# redfish



## jared (Nov 6, 2007)

I was just wandering if any of the freshwater lakes around here haveredfish stockedin them?


----------



## jared (Nov 6, 2007)

i guess not??? Are there any power plant lakes around here?


----------



## Sam Roberts (Oct 22, 2007)

dont think so around here i wish tho i hav'nt heard of any places.


----------



## jared (Nov 6, 2007)

thanks- I just miss going down to the lake & catching 20lb reds one after another


----------



## Sam Roberts (Oct 22, 2007)

never expiereced that :bowdown


----------



## tyler0421 (Jan 10, 2008)

Where did you do that at?


----------



## jared (Nov 6, 2007)

they stock reds in pretty much all the power plant lakes in texas. They grow to huge weights but they cannot spawn in freshwater. I mainly fished for them at Braunig & Calavares lakes in san antonio. Google these lakes--there is a pretty big fishery for reds there.

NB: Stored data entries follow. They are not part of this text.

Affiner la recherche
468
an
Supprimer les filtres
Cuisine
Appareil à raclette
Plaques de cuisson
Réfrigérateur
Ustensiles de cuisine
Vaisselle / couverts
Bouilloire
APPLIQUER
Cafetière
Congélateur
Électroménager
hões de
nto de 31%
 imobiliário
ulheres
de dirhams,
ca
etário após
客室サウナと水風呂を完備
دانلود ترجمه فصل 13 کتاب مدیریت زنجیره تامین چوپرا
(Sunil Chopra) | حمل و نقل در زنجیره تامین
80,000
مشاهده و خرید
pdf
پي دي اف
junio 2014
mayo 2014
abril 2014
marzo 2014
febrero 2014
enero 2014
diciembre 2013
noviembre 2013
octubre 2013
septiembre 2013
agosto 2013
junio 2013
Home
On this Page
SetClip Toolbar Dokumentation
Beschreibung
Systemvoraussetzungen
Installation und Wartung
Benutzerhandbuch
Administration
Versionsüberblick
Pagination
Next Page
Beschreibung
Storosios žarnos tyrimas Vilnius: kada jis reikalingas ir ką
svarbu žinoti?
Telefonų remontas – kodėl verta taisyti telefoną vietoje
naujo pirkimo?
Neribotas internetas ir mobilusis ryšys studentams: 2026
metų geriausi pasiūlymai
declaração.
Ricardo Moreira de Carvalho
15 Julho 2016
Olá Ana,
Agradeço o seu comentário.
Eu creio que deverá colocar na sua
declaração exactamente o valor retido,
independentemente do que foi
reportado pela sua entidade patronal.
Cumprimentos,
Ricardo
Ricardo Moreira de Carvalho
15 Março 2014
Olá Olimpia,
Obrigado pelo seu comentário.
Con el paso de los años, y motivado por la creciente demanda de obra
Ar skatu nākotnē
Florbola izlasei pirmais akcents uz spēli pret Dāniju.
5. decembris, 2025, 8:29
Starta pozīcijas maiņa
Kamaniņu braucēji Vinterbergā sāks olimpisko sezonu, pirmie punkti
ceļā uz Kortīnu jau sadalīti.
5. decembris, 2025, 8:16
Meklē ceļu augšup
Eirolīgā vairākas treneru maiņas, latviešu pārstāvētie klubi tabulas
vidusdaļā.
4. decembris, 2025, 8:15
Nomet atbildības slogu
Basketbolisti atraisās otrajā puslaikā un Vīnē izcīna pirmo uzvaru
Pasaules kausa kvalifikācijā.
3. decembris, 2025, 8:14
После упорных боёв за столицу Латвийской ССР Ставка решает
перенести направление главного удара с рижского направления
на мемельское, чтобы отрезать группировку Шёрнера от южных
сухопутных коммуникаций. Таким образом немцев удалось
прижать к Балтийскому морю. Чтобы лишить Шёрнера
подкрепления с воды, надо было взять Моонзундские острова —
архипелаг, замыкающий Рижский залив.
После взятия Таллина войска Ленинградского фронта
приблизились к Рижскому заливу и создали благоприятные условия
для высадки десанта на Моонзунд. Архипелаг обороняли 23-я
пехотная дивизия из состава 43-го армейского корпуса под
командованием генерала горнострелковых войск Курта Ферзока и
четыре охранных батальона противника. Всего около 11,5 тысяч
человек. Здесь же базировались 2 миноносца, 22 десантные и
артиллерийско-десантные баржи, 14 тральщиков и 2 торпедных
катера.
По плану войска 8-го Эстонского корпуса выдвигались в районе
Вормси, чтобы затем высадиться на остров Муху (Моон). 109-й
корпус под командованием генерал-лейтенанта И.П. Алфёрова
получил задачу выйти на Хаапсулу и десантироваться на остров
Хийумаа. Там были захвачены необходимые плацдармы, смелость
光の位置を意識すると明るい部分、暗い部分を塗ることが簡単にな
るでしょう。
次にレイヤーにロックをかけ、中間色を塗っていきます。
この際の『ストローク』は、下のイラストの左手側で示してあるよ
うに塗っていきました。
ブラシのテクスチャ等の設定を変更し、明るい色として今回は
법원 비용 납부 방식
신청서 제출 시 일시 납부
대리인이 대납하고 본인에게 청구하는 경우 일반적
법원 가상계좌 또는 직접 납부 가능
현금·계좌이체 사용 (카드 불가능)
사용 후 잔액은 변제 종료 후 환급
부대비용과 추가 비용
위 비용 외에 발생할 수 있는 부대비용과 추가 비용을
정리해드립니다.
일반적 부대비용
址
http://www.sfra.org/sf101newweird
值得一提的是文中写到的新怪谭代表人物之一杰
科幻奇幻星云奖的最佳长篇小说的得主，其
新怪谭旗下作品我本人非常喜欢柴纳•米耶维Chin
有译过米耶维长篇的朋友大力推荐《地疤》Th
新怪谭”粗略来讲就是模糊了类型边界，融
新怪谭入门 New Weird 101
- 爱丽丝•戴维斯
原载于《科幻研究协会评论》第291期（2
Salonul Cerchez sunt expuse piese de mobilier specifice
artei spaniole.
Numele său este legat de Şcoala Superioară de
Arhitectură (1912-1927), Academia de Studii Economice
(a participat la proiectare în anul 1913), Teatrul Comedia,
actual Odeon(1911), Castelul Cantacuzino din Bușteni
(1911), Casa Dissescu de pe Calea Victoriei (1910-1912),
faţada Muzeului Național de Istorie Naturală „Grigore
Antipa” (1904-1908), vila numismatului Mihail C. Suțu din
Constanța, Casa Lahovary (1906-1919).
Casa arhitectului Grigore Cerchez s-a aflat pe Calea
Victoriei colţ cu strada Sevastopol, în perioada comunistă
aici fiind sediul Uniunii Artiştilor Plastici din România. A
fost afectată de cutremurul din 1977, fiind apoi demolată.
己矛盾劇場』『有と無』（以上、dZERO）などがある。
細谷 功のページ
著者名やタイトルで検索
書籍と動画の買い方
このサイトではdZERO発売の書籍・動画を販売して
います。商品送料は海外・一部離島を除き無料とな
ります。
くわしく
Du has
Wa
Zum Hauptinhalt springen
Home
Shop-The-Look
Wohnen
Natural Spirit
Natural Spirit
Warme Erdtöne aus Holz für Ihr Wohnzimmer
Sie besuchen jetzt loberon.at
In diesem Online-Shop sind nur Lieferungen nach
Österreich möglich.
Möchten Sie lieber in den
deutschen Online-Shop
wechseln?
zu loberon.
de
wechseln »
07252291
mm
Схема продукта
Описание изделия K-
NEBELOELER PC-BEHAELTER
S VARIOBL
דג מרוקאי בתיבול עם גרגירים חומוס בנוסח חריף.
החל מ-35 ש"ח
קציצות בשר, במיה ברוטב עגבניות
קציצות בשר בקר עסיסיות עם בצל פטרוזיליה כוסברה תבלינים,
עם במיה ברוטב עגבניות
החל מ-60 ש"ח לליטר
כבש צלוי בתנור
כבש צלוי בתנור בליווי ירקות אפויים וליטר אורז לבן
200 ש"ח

They actually tryed stocking more species of saltwater fish way back when such as tarpon & trout & a few others but reds & corvina are the ones that adapted well


----------



## Sam Roberts (Oct 22, 2007)

yea im fimilar where these lakes are but never been to texas. ive caught a la. redfish but never a texas would love it.


----------



## fishmasterseven (Oct 6, 2007)

too bad we dont have those fisheries around this area...atleast none i know of


----------



## jryno (Nov 8, 2007)

The Kiwanis Lake in front of the Okaloosa Island Pier is full of Redfish.Unfortunately no fishing is allowed except during the annual Kiwanis Fishing Rodeo. Also, some of the brackish lakes in South Waltonhave trout and redfish in them.


----------



## Sam Roberts (Oct 22, 2007)

i can't believe im saying this but that lake is full of hybrid bass. never caught a redfish...but that doesnt mean they arnt in there.


----------